User behavior analysis is crucial in human-centered AI applications. In this field, the collection of sufficient and high-quality user behavior data has always been a fundamental yet challenging problem. An intuitive idea to address this problem is automatically simulating the user behaviors. However, due to the subjective and complex nature of human cognitive processes, reliably simulating the user behavior is difficult. Recently, large language models (LLM) have obtained remarkable successes, showing great potential to achieve human-like intelligence. We argue that these models present significant opportunities for reliable user simulation, and have the potential to revolutionize traditional study paradigms in user behavior analysis. In this paper, we take recommender system as an example to explore the potential of using LLM for user simulation. Specifically, we regard each user as an LLM-based autonomous agent, and let different agents freely communicate, behave and evolve in a virtual simulator called RecAgent. For comprehensively simulation, we not only consider the behaviors within the recommender system (e.g., item browsing and clicking), but also accounts for external influential factors, such as, friend chatting and social advertisement.
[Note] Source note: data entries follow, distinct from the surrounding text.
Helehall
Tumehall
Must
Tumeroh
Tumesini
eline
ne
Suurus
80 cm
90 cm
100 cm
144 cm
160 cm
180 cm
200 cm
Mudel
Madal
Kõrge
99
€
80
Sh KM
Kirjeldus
Our simulator contains at most 1000 agents, and each agent is composed of a profiling module, a memory module and an action module, enabling it to behave consistently, reasonably and reliably. In addition, to more flexibly operate our simulator, we also design two global functions including real-human playing and system intervention. To evaluate the effectiveness of our simulator, we conduct extensive experiments from both agent and system perspectives. You can get the introduction video of RecAgent through the Baidu Netdisk(Password: 8sjj) or Google Drive.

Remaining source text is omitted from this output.